Ketentuan undang-undang ini menimbulkan beberapa masalah. Pertama, menimbulkan ketidakadilan di antara para operator infrastruktur. Hak menaikkan tarif secara otomatis tiap dua tahun sekali ternyata hanya dinikmati oleh operator infrastruktur yang lain seperti air minum, ketenagalistrikan, dan telekomunikasi. Kalau pertimbangan utama adalah menciptakan iklim investasi yang kondusif agar swasta mau berpartisipasi menjadi operator infrastruktur maka hak yang sama harus juga diberikan bagi operator infrastruktur yang lain.
Masalah kedua yang ditimbulkan oleh ketentuan undang-undang tentang jalan adalah inflasi sebagai dasar untuk menaikkan tarif jalan tol secara otomatis setiap dua tahun. Operator telekomunikasi memang pernah menggunakan inflasi sebagai dasar pertimbangan menaikkan tarif tetapi bukan sebagai variabel tunggal.
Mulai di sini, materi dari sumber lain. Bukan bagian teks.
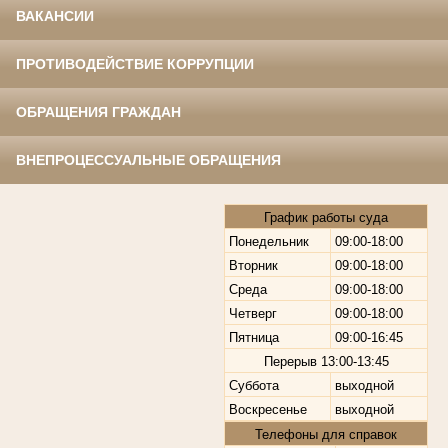
ВАКАНСИИ
ПРОТИВОДЕЙСТВИЕ КОРРУПЦИИ
ОБРАЩЕНИЯ ГРАЖДАН
ВНЕПРОЦЕССУАЛЬНЫЕ ОБРАЩЕНИЯ
График работы суда
Понедельник
09:00-18:00
Вторник
09:00-18:00
Среда
09:00-18:00
Четверг
09:00-18:00
Пятница
09:00-16:45
Перерыв
13:00-13:45
Суббота
выходной
Воскресенье
выходной
Телефоны для справок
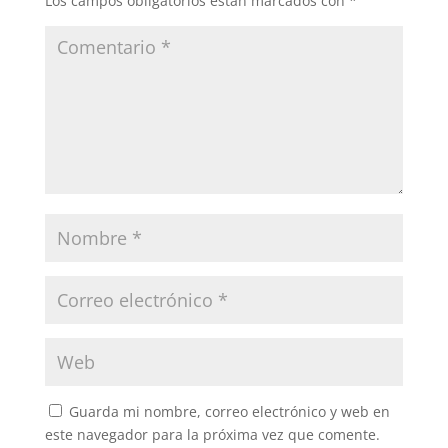
Los campos obligatorios están marcados con
*
Guarda mi nombre, correo electrónico y web en
este navegador para la próxima vez que comente.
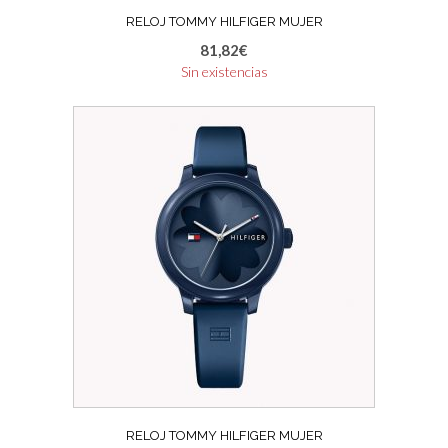
RELOJ TOMMY HILFIGER MUJER
81,82
€
Sin existencias
RELOJ TOMMY HILFIGER MUJER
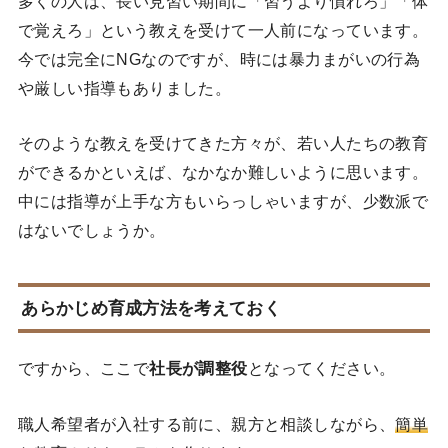
多くの人は、長い見習い期間に「習うより慣れろ」「体
で覚えろ」という教えを受けて一人前になっています。
今では完全にNGなのですが、時には暴力まがいの行為
や厳しい指導もありました。
そのような教えを受けてきた方々が、若い人たちの教育
ができるかといえば、なかなか難しいように思います。
中には指導が上手な方もいらっしゃいますが、少数派で
はないでしょうか。
あらかじめ育成方法を考えておく
ですから、ここで
社長が調整役
となってください。
職人希望者が入社する前に、親方と相談しながら、
簡単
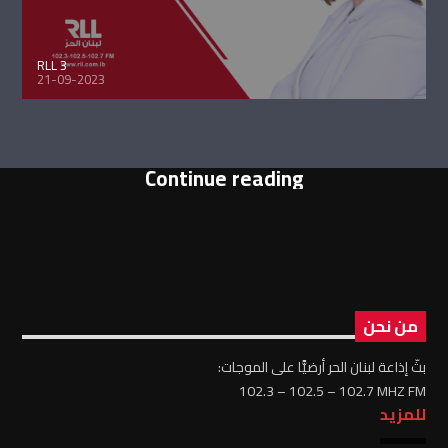
RLL 3
21-09-2023
Continue reading
من نحن
بثّ إذاعة لبنان الحر أرضيًّا على الموجات:
102.3 – 102.5 – 102.7 MHZ FM
للمزيد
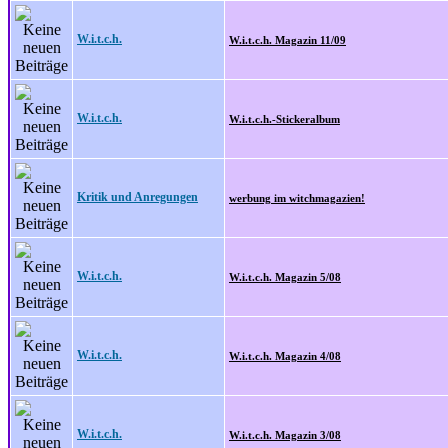
W.i.t.c.h.
W.i.t.c.h. Magazin 11/09
W.i.t.c.h.
W.i.t.c.h.-Stickeralbum
Kritik und Anregungen
werbung im witchmagazien!
W.i.t.c.h.
W.i.t.c.h. Magazin 5/08
W.i.t.c.h.
W.i.t.c.h. Magazin 4/08
W.i.t.c.h.
W.i.t.c.h. Magazin 3/08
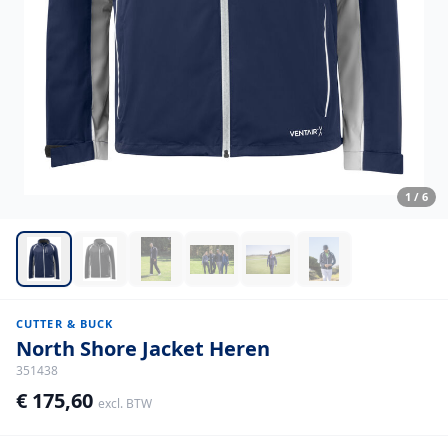
1
/
6
CUTTER & BUCK
North Shore Jacket Heren
351438
€ 175,60
excl. BTW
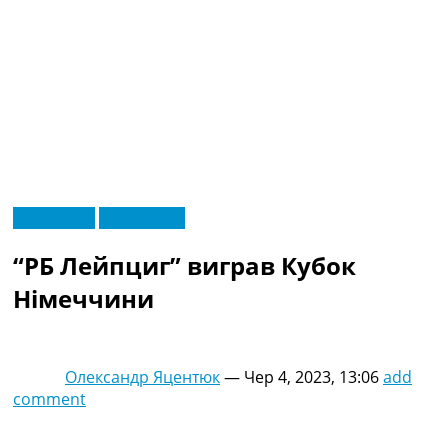
RU
Ексклюзив
Німеччина
UA
Головна
Меню
“РБ Лейпциг” виграв Кубок
Новини футболу
Відео
Німеччини
Новини футболу України
Футбольні трансфери
Останні коментарі
Олександр Яцентюк
—
Чер 4, 2023, 13:06
add
Конкурс прогнозів
comment
Логін
Рейтінги
Правила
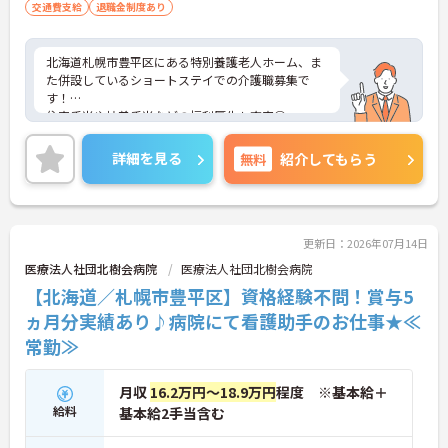
交通費支給
退職金制度あり
北海道札幌市豊平区にある特別養護老人ホーム、ま
た併設しているショートステイでの介護職募集で
す！
住宅手当や扶養手当などの福利厚生も充実◎
介護サービスをご利用になる方が、自分らしく安心
して暮らせるよう一緒に支えていきませんか。
詳細を見る
無料
紹介してもらう
ご興味ある方には、面接対策ポイントなど、詳細を
お話しいたしますのでお気軽にご相談ください。
更新日：2026年07月14日
医療法人社団北樹会病院
医療法人社団北樹会病院
【北海道／札幌市豊平区】資格経験不問！賞与5
ヵ月分実績あり♪病院にて看護助手のお仕事★≪
常勤≫
月収
16.2万円～18.9万円
程度 ※基本給＋
給料
基本給2手当含む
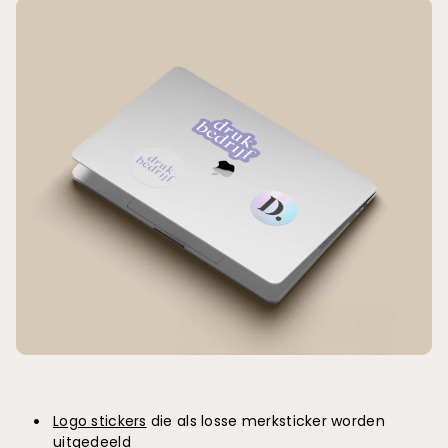
Logo stickers
die als losse merksticker worden
uitgedeeld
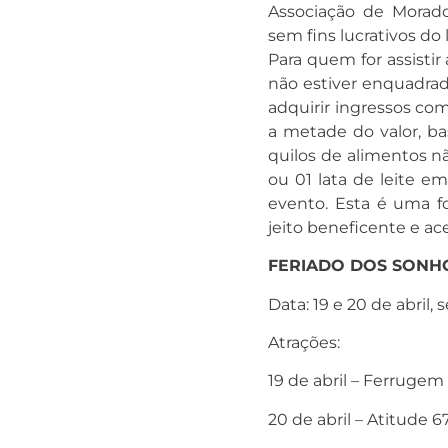
Associação de Morado
sem fins lucrativos do
Para quem for assisti
não estiver enquadrad
adquirir ingressos com
a metade do valor, ba
quilos de alimentos n
ou 01 lata de leite em
evento. Esta é uma f
jeito beneficente e ace
FERIADO DOS SONH
Data: 19 e 20 de abril, 
Atrações:
19 de abril – Ferrugem 
20 de abril – Atitude 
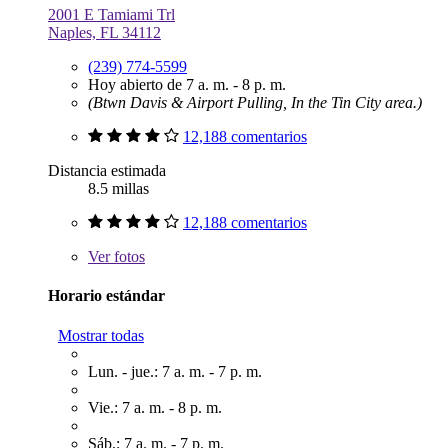
2001 E Tamiami Trl
Naples, FL 34112
(239) 774-5599
Hoy abierto de 7 a. m. - 8 p. m.
(Btwn Davis & Airport Pulling, In the Tin City area.)
12,188 comentarios
Distancia estimada
8.5 millas
12,188 comentarios
Ver
fotos
Horario estándar
Mostrar todas
Lun. - jue.: 7 a. m. - 7 p. m.
Vie.: 7 a. m. - 8 p. m.
Sáb.: 7 a. m. - 7 p. m.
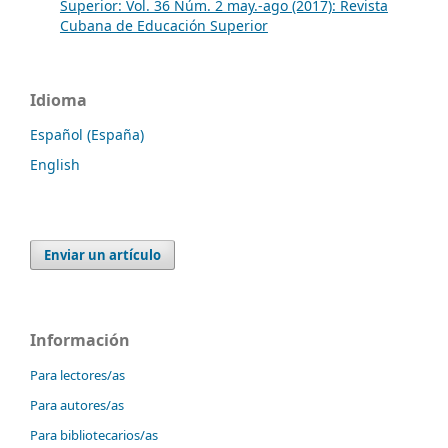
Superior: Vol. 36 Núm. 2 may.-ago (2017): Revista
Cubana de Educación Superior
Idioma
Español (España)
English
Enviar un artículo
Información
Para lectores/as
Para autores/as
Para bibliotecarios/as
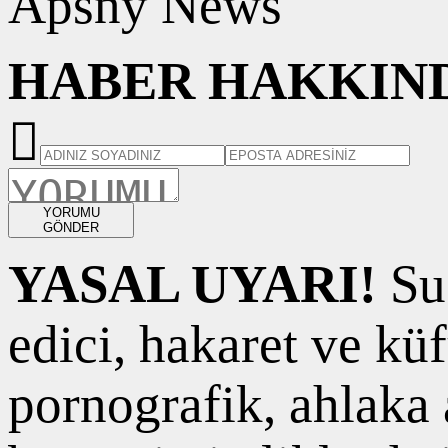
Apsny News
HABER HAKKIND
YORUMU
GÖNDER
YASAL UYARI!
Suç
edici, hakaret ve kü
pornografik, ahlaka a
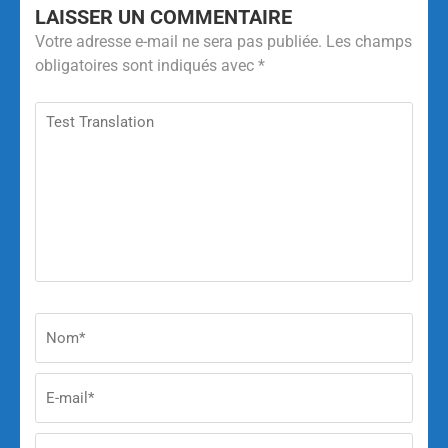
LAISSER UN COMMENTAIRE
Votre adresse e-mail ne sera pas publiée.
Les champs
obligatoires sont indiqués avec
*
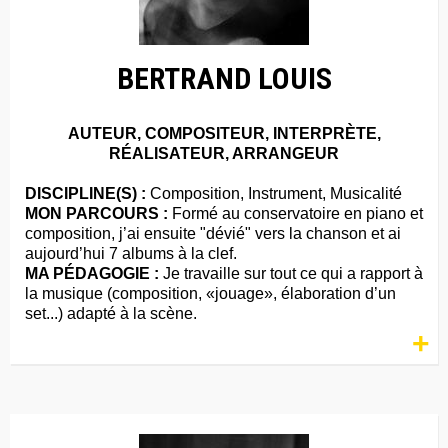
BERTRAND LOUIS
AUTEUR, COMPOSITEUR, INTERPRÈTE,
RÉALISATEUR, ARRANGEUR
DISCIPLINE(S) :
Composition, Instrument, Musicalité
MON PARCOURS :
Formé au conservatoire en piano et
composition, j’ai ensuite "dévié" vers la chanson et ai
aujourd’hui 7 albums à la clef.
MA PÉDAGOGIE :
Je travaille sur tout ce qui a rapport à
la musique (composition, «jouage», élaboration d’un
set...) adapté à la scène.
+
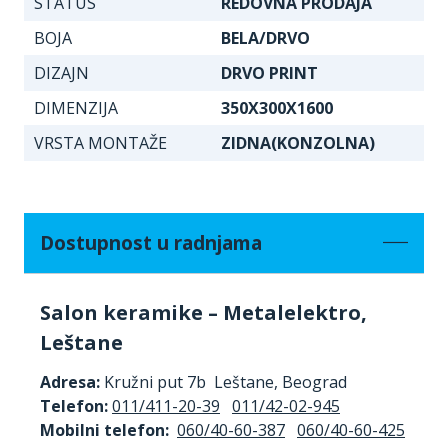
STATUS
REDOVNA PRODAJA
BOJA
BELA/DRVO
DIZAJN
DRVO PRINT
DIMENZIJA
350X300X1600
VRSTA MONTAŽE
ZIDNA(KONZOLNA)
Dostupnost u radnjama
Salon keramike – Metalelektro,
Leštane
Adresa:
Kružni put 7b Leštane, Beograd
Telefon:
011/411-20-39
011/42-02-945
Mobilni telefon:
060/40-60-387
060/40-60-425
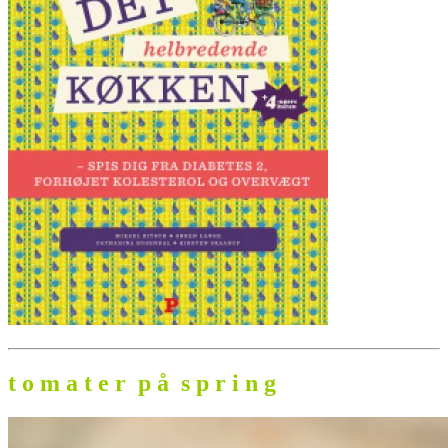
t o m a t e r p å s p r i n g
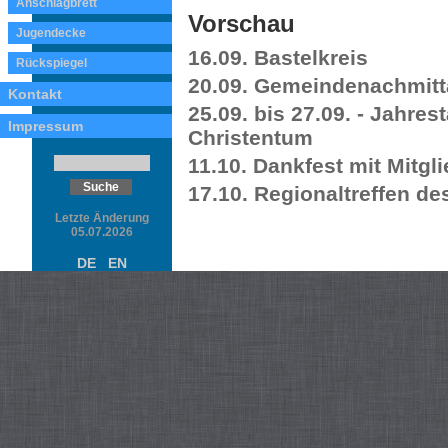
Anschlagbrett
Vorschau
Jugendecke
16.09. Bastelkreis
Rückspiegel
20.09. Gemeindenachmit
Kontakt
25.09. bis 27.09. - Jahre
Impressum
Christentum
11.10. Dankfest mit Mitg
17.10. Regionaltreffen d
Letzte Änderung
05.07.2026
DE
EN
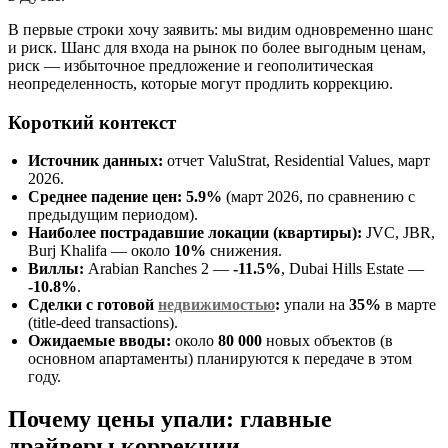
В первые строки хочу заявить: мы видим одновременно шанс
и риск. Шанс для входа на рынок по более выгодным ценам,
риск — избыточное предложение и геополитическая
неопределенность, которые могут продлить коррекцию.
Короткий контекст
Источник данных:
отчет ValuStrat, Residential Values, март
2026.
Среднее падение цен:
5.9%
(март 2026, по сравнению с
предыдущим периодом).
Наиболее пострадавшие локации (квартиры):
JVC, JBR,
Burj Khalifa — около
10%
снижения.
Виллы:
Arabian Ranches 2 —
-11.5%
, Dubai Hills Estate —
-10.8%
.
Сделки с готовой
недвижимостью
:
упали на
35%
в марте
(title-deed transactions).
Ожидаемые вводы:
около
80 000
новых объектов (в
основном апартаменты) планируются к передаче в этом
году.
Почему цены упали: главные
драйверы коррекции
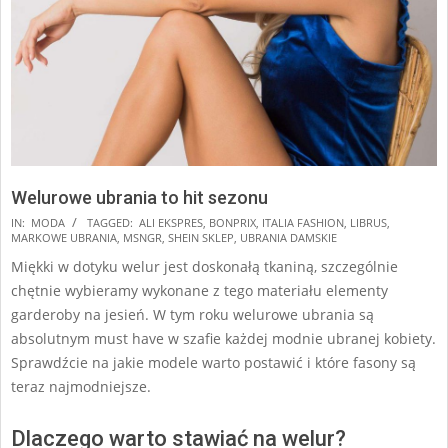
Welurowe ubrania to hit sezonu
2024-
IN:
MODA
TAGGED:
ALI EKSPRES
,
BONPRIX
,
ITALIA FASHION
,
LIBRUS
,
MARKOWE UBRANIA
,
MSNGR
,
SHEIN SKLEP
,
UBRANIA DAMSKIE
12-
Miękki w dotyku welur jest doskonałą tkaniną, szczególnie
04
chętnie wybieramy wykonane z tego materiału elementy
garderoby na jesień. W tym roku welurowe ubrania są
absolutnym must have w szafie każdej modnie ubranej kobiety.
Sprawdźcie na jakie modele warto postawić i które fasony są
teraz najmodniejsze.
Dlaczego warto stawiać na welur?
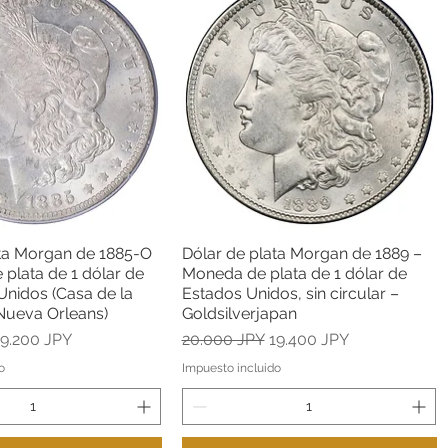
ata Morgan de 1885-O
Dólar de plata Morgan de 1889 –
Vista rápida
Vista rápida
plata de 1 dólar de
Moneda de plata de 1 dólar de
Unidos (Casa de la
Estados Unidos, sin circular –
ueva Orleans)
Goldsilverjapan
recio de oferta
Precio
Precio de oferta
19.200 JPY
20.000 JPY
19.400 JPY
o
Impuesto incluido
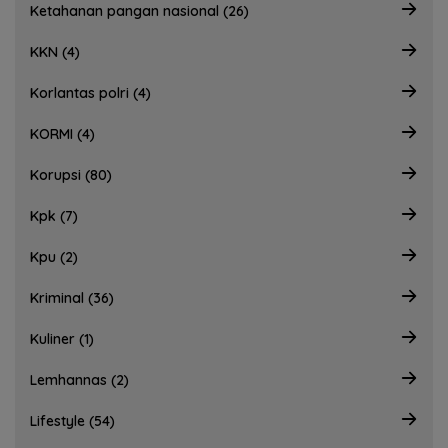
Ketahanan pangan nasional (26)
KKN (4)
Korlantas polri (4)
KORMI (4)
Korupsi (80)
Kpk (7)
Kpu (2)
Kriminal (36)
Kuliner (1)
Lemhannas (2)
Lifestyle (54)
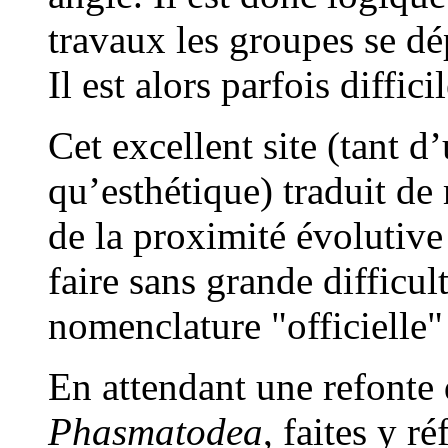
travaux les groupes se dép
Il est alors parfois diffic
Cet excellent site (tant d
qu’esthétique) traduit de 
de la proximité évolutive 
faire sans grande difficult
nomenclature "officielle
En attendant une refonte d
Phasmatodea
, faites y ré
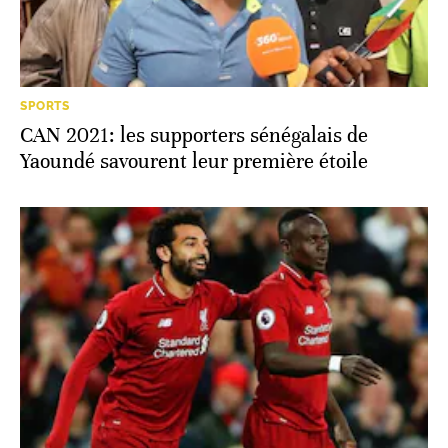
SPORTS
CAN 2021: les supporters sénégalais de
Yaoundé savourent leur première étoile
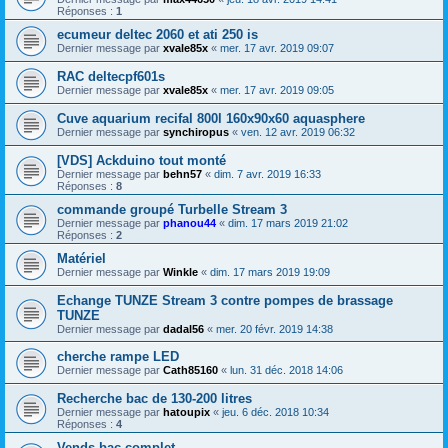
Réponses :
1
ecumeur deltec 2060 et ati 250 is
Dernier message par
xvale85x
«
mer. 17 avr. 2019 09:07
RAC deltecpf601s
Dernier message par
xvale85x
«
mer. 17 avr. 2019 09:05
Cuve aquarium recifal 800l 160x90x60 aquasphere
Dernier message par
synchiropus
«
ven. 12 avr. 2019 06:32
[VDS] Ackduino tout monté
Dernier message par
behn57
«
dim. 7 avr. 2019 16:33
Réponses :
8
commande groupé Turbelle Stream 3
Dernier message par
phanou44
«
dim. 17 mars 2019 21:02
Réponses :
2
Matériel
Dernier message par
Winkle
«
dim. 17 mars 2019 19:09
Echange TUNZE Stream 3 contre pompes de brassage
TUNZE
Dernier message par
dadal56
«
mer. 20 févr. 2019 14:38
cherche rampe LED
Dernier message par
Cath85160
«
lun. 31 déc. 2018 14:06
Recherche bac de 130-200 litres
Dernier message par
hatoupix
«
jeu. 6 déc. 2018 10:34
Réponses :
4
Vends bac complet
Variabel lain yang digunakan oleh pemerintah untuk pertimbangan kenaikan tarif operator telekomunikasi adalah variabel efisiensi. Artinya jika operator telekomunikasi tidak mencapai indeks efisiensi tertentu maka tidak berhak menaikkan tarif. Ke depannnya undang-undang tentang jalan perlu direvisi dengan menambahkan variabel efisiensi untuk menaikkan tarif jalan tol..

Manfaat bagi Konsumen
Hal ketiga yang perlu dikritisi dari kebijakan menaikkan tarif jalan tol adalah manfaat bagi konsumen pengguna jalan tol. Mestinya setiap kenaikkan tarif jalan tol harus diikuti dengan tambahan manfaat (benefit) bagi konsumen pengguna jalan tol. Tetapi kebijakan kenaikan tarif jalan tol kali ini tidak disertai keterangan pemerintah tentang manfaat tambahan yang akan dinikmati oleh konsumen pengguna jalan tol.
Sebenarnya tentang manfaat yang dapat dinikmati oleh pengguna jalan tol sudah diatur dalam Peraturan Menteri Pekerjaan Umum (PU) Nomor 392/PRT/M/2005 tentang Standar Pelayanan Minimum Jalan Tol. Namun, beberapa hal dalam peraturan menteri PU tersebut tetaplah belum sempurna dan perlu disempurnakan di masa mendatang.
Contoh standar pelayanan minimum jalan tol dalam Peraturan Menteri PU tersebut adalah transaksi pembayaran di pintu tol untuk setiap transaksinya tidak boleh lebih dari 8 (delapan) detik. Tetapi ketentuan ini tidak diikuti dengan ketentuan tentang panjang antrean. Mestinya standar pelayanan minimum tentang batas waktu 8 (delapan) detik untuk setiap transaksi tersebut hus diikuti dengan ketentuan panjang antrean kendaraan maksimum 10 (sepuluh) kendaraan. Jika antrean sudah lebih dari 10 (sepuluh) kendaraan maka ada dua langkah yang bisa dilakukan operator yaitu membuka pintu tol tambahan atau mempercepat waktu pelayanan menjadi kurang dari delapan detik.
Contoh yang lain lagi adalah standar pelayanan minimal tentang penanganan darurat jika terjadi kecelakaan di jalan tol. Dalam standar pelayanan minimal hanya diatur tentang kepemilikan jumlah minimal ambulans oleh operator, ketersediaan mobil derek, serta keberadaan mobil patroli. Bagi pengguna jalan tol yang lebih penting adalah jaminan serta batas waktu maksimum yang dibutuhkan untuk mendapat penanganan darurat jika terjadi kecelakaan di jalan tol.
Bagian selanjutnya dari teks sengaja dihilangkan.